Un rapport conjoint de l’Organisation des Nations Unies pour l’alimentation et l’agriculture (FAO) et du Programme alimentaire mondial (PAM) souligne que sans un déploiement massif d’aide humanitaire, ces cinq zones feront face à une famine dévastatrice. Cindy McCain, à la tête du PAM, qualifie ce document d’« alerte rouge », précisant que les zones de danger sont clairement identifiées.
Focus sur le Soudan et Gaza : des crises extrêmes
Au Soudan, la famine est une réalité tragique confirmée depuis l’année dernière. Les combats incessants et les déplacements massifs, notamment au Grand Darfour et au Grand Kordofan, aggravent la situation. On estime que près de 24,6 millions de personnes subissent une insécurité alimentaire sévère, dont plus de 600 000 sont dans une phase catastrophique.
À Gaza, le blocage des aides vitales dû aux opérations militaires intensifie le risque de famine. La totalité des 2,1 millions d’habitants de l’enclave est menacée, avec des centaines de milliers de personnes déjà confrontées à des conditions de survie extrêmes.

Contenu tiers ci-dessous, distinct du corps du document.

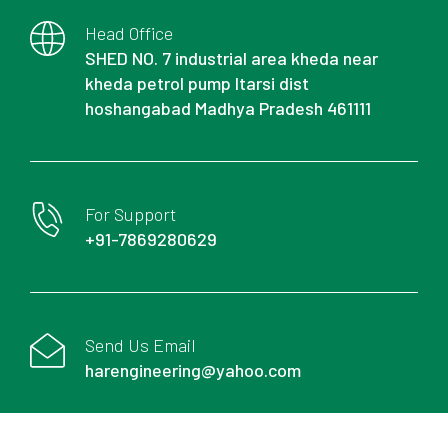
Head Office
SHED NO. 7 industrial area kheda near
kheda petrol pump Itarsi dist
hoshangabad Madhya Pradesh 461111
For Support
+91-7869280629
Send Us Email
harengineering@yahoo.com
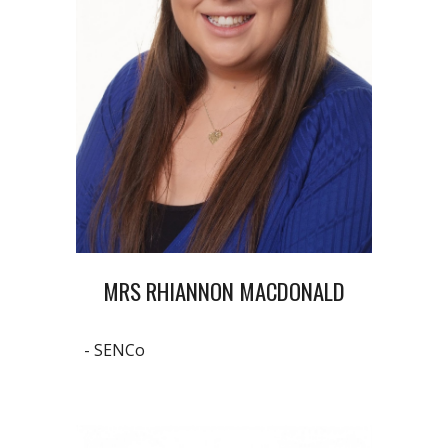
MRS RHIANNON MACDONALD
- SENCo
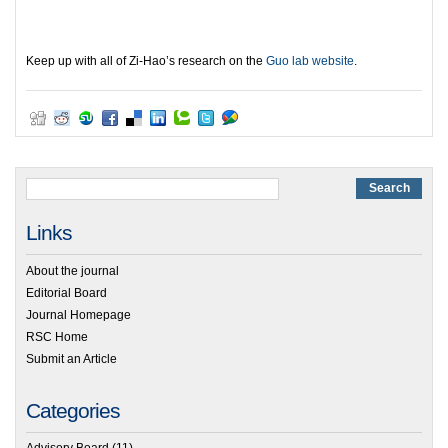
Keep up with all of Zi-Hao’s research on the
Guo lab website
.
Links
About the journal
Editorial Board
Journal Homepage
RSC Home
Submit an Article
Categories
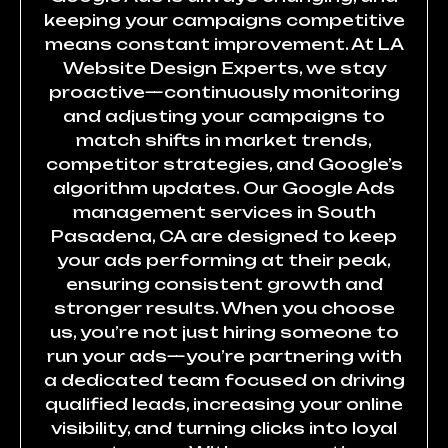
keeping your campaigns competitive
means constant improvement. At LA
Website Design Experts, we stay
proactive—continuously monitoring
and adjusting your campaigns to
match shifts in market trends,
competitor strategies, and Google’s
algorithm updates. Our Google Ads
management services in South
Pasadena, CA are designed to keep
your ads performing at their peak,
ensuring consistent growth and
stronger results. When you choose
us, you’re not just hiring someone to
run your ads—you’re partnering with
a dedicated team focused on driving
qualified leads, increasing your online
visibility, and turning clicks into loyal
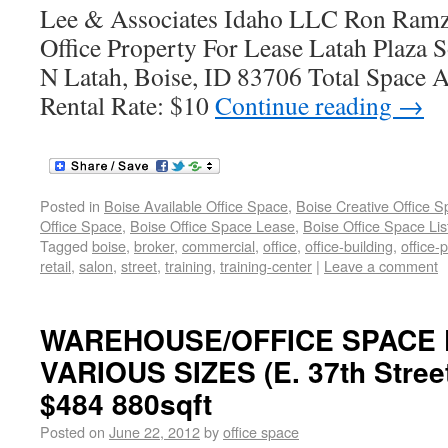
Lee & Associates Idaho LLC Ron Ramz
Office Property For Lease Latah Plaza 
N Latah, Boise, ID 83706 Total Space A
Rental Rate: $10
Continue reading
→
Posted in
Boise Available Office Space
,
Boise Creative Office 
Office Space
,
Boise Office Space Lease
,
Boise Office Space Lis
Tagged
boise
,
broker
,
commercial
,
office
,
office-building
,
office-
retail
,
salon
,
street
,
training
,
training-center
|
Leave a comment
WAREHOUSE/OFFICE SPACE 
VARIOUS SIZES (E. 37th Street
$484 880sqft
Posted on
June 22, 2012
by
office space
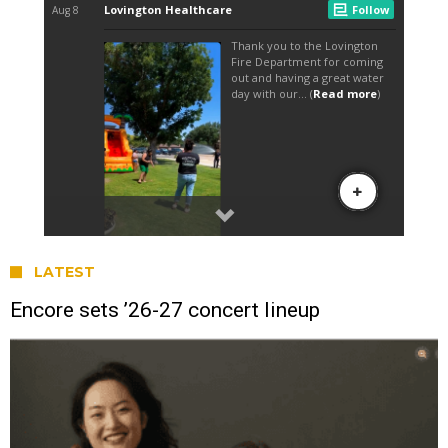
LATEST
Encore sets ’26-27 concert lineup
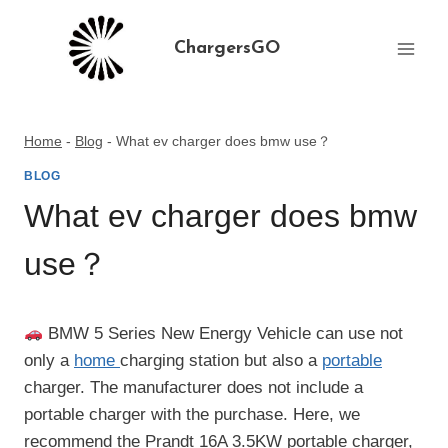
Skip
to
ChargersGO
content
Home
-
Blog
-
What ev charger does bmw use？
BLOG
What ev charger does bmw
use？
BMW 5 Series New Energy Vehicle can use not
only a
home
charging station but also a
portable
charger. The manufacturer does not include a
portable charger with the purchase. Here, we
recommend the Prandt 16A 3.5KW portable charger,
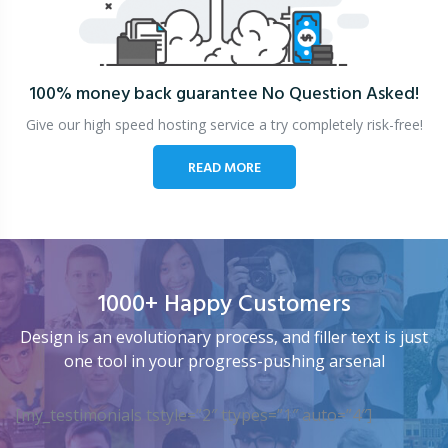
100% money back guarantee
No Question Asked!
Give our high speed hosting service a try completely risk-free!
READ MORE
1000+ Happy Customers
Design is an evolutionary process, and filler text is just
one tool in your progress-pushing arsenal
[my_testimonials tstyle=”2″ ttypes=”1″ auto=”4″]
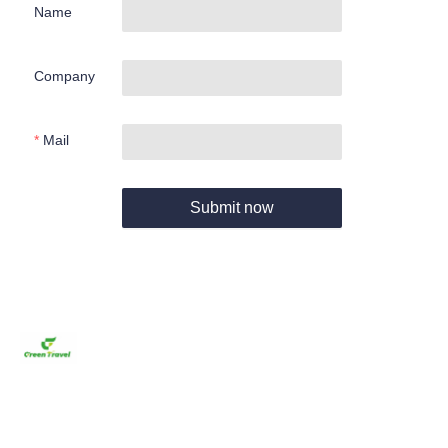
Name
Company
Mail
Submit now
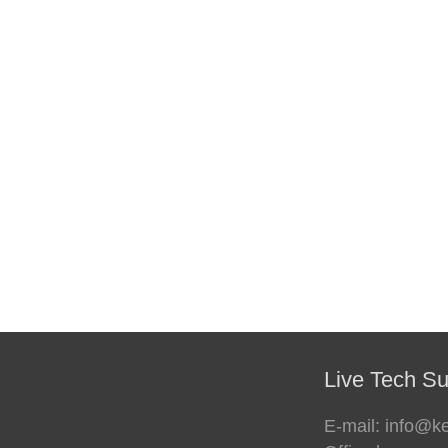
Live Tech Su
E-mail: info@k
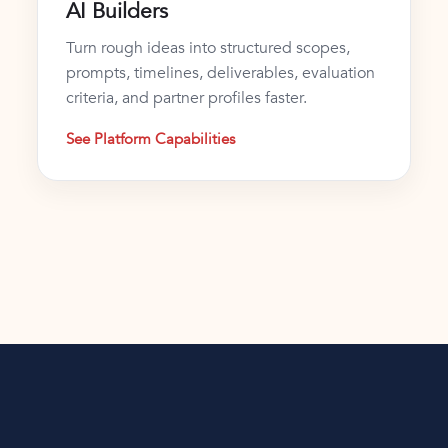
AI Builders
Turn rough ideas into structured scopes,
prompts, timelines, deliverables, evaluation
criteria, and partner profiles faster.
See Platform Capabilities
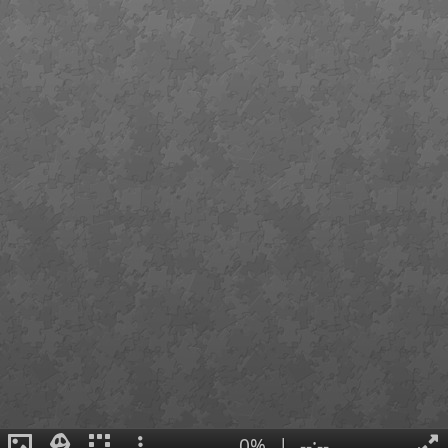
0%
|
--:--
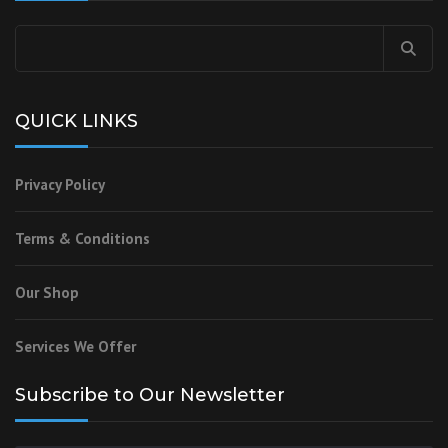
Search
for:
QUICK LINKS
Privacy Policy
Terms & Conditions
Our Shop
Services We Offer
Subscribe to Our Newsletter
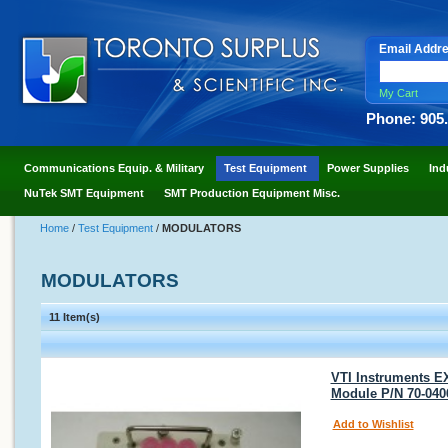
Email Addr
My Cart
Phone: 905
Communications Equip. & Military
Test Equipment
Power Supplies
Ind
NuTek SMT Equipment
SMT Production Equipment Misc.
Home
/
Test Equipment
/
MODULATORS
MODULATORS
11 Item(s)
VTI Instruments E
Module P/N 70-040
Add to Wishlist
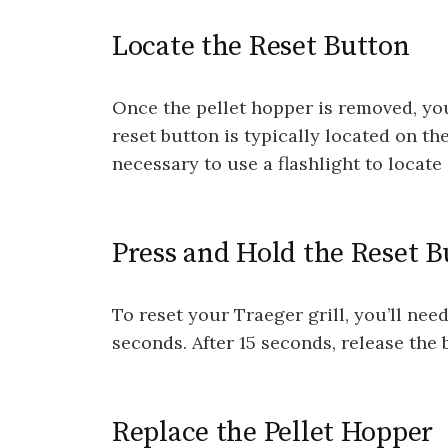
Locate the Reset Button
Once the pellet hopper is removed, you
reset button is typically located on th
necessary to use a flashlight to locate i
Press and Hold the Reset B
To reset your Traeger grill, you’ll nee
seconds. After 15 seconds, release the 
Replace the Pellet Hopper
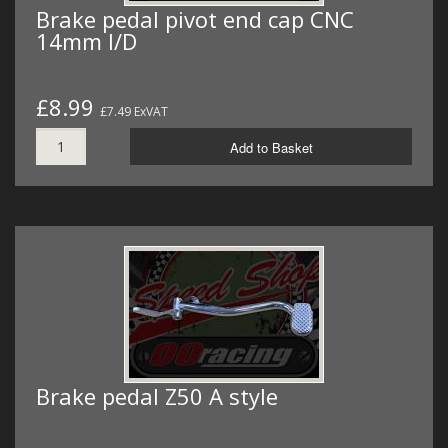
Brake pedal pivot end cap CNC
14mm I/D
£8.99
£7.49 ExVAT
Add to Basket
Brake pedal Z50 A style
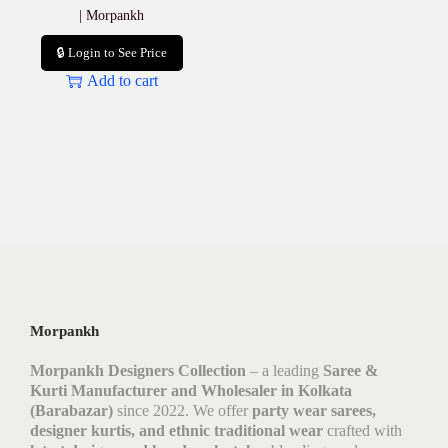
| Morpankh
🔒 Login to See Price
Add to cart
Morpankh
Morpankh Designers Collection
– a leading
Saree &
Kurti Manufacturer and Wholesaler in Kolkata
(Barabazar)
since 2022. We offer
party wear sarees,
designer kurtis, and ethnic traditional wear
crafted with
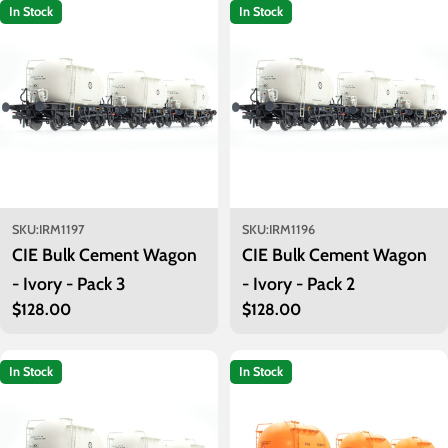
t
In Stock
In Stock
i
o
n
:
SKU:
IRM1197
SKU:
IRM1196
CIE Bulk Cement Wagon
CIE Bulk Cement Wagon
- Ivory - Pack 3
- Ivory - Pack 2
Regular
$128.00
Regular
$128.00
price
price
In Stock
In Stock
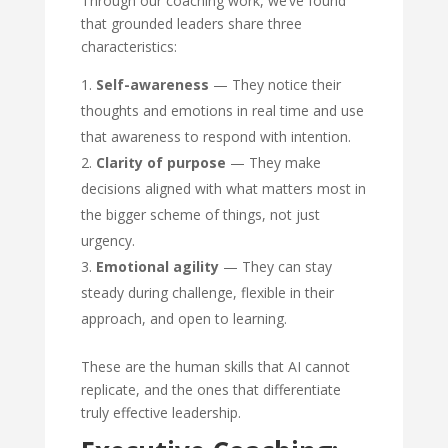
Through our coaching work, we’ve found
that grounded leaders share three
characteristics:
Self-awareness
— They notice their
thoughts and emotions in real time and use
that awareness to respond with intention.
Clarity of purpose
— They make
decisions aligned with what matters most in
the bigger scheme of things, not just
urgency.
Emotional agility
— They can stay
steady during challenge, flexible in their
approach, and open to learning.
These are the human skills that AI cannot
replicate, and the ones that differentiate
truly effective leadership.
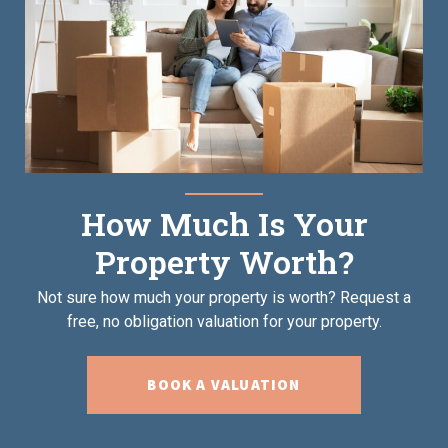
How Much Is Your
Property Worth?
Not sure how much your property is worth?
Request a
free, no obligation valuation for your property.
BOOK A VALUATION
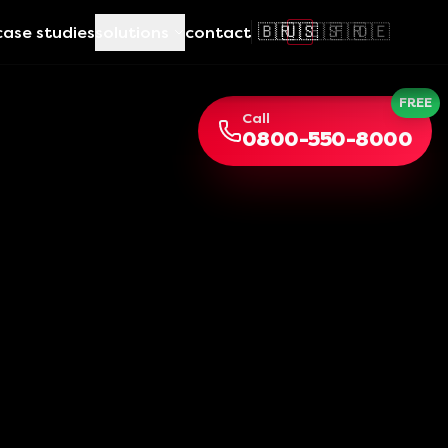
🇧🇷
🇺🇸
🇪🇸
🇫🇷
🇩🇪
case studies
solutions
contact
FREE
Call
0800-550-8000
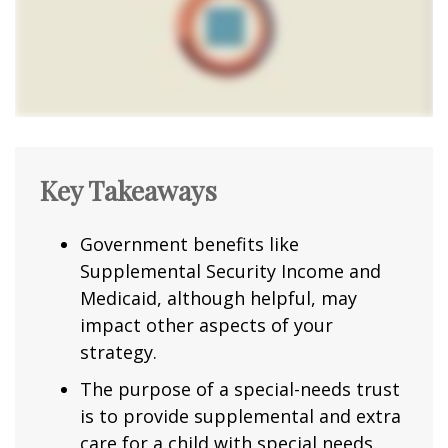
Key Takeaways
Government benefits like
Supplemental Security Income and
Medicaid, although helpful, may
impact other aspects of your
strategy.
The purpose of a special-needs trust
is to provide supplemental and extra
care for a child with special needs.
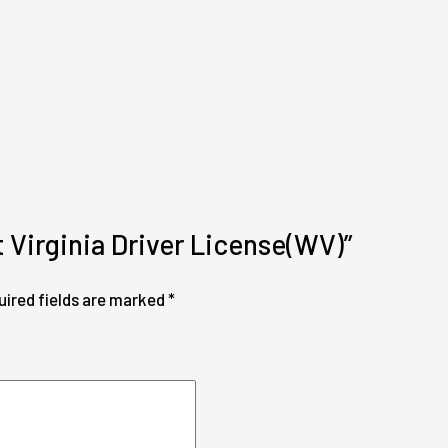
t Virginia Driver License(WV)”
uired fields are marked
*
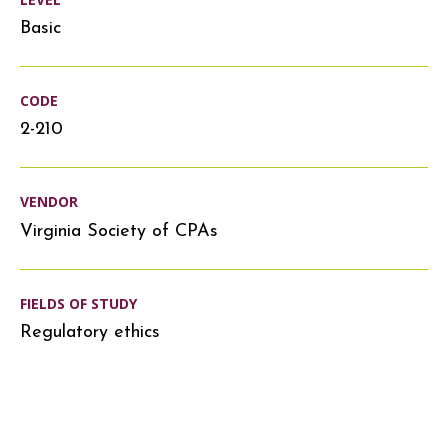
Basic
CODE
2-210
VENDOR
Virginia Society of CPAs
FIELDS OF STUDY
Regulatory ethics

La détresse en Haïti et au Soudan du Sud
Le Soudan du Sud présente également des perspectives sombres avec environ 57 % de sa population touchée par une faim aiguë. En Haïti, l’emprise des gangs et l’insécurité permanente à Port-au-Prince paralysent l’acheminement des secours, plongeant des milliers de déplacés internes dans une détresse alimentaire absolue.
Le Mali et les enjeux du Sahel
L’actualité Sahel est marquée par une vulnérabilité croissante. Au Mali, l’envolée des prix des denrées de base et les conflits armés épuisent les ressources des foyers. Dans le cadre du Sahel régional, la situation malienne inquiète particulièrement, avec des milliers de personnes risquant l’inanition d’ici la fin de l’été si l’aide ne parvient pas à temps.
Alors que la Mali Burkina Niger coopération tente de répondre aux défis de la zone, d’autres pays comme le Burkina Faso, le Tchad, le Nigéria et la République démocratique du Congo restent sous haute surveillance. Qu Dongyu, Directeur général de la FAO, insiste sur le fait que la faim n’est plus une menace lointaine mais une réalité quotidienne pour des millions d’individus, nécessitant une action coordonnée de l’alliance africaine et de ses partenaires.
Évolutions contrastées et besoins de financement
Malgré ce sombre tableau, des signes d’espoir apparaissent dans certains pays. Grâce à de meilleures conditions météorologiques et une baisse des tensions, le Niger, le Kenya, l’Éthiopie et le Liban ont pu être retirés de cette liste critique. Cependant, l’Alliance Sahel et les organisations humanitaires font face à des coupes budgétaires sévères qui limitent les distributions de nourriture.
Le volet Sahel politique sécurité reste indissociable de la question alimentaire. Pour éviter une catastrophe humaine sans précédent, un investissement financier massif et un accès sécurisé aux zones de conflit sont indispensables avant que la fenêtre d’opportunité ne se referme définitivement.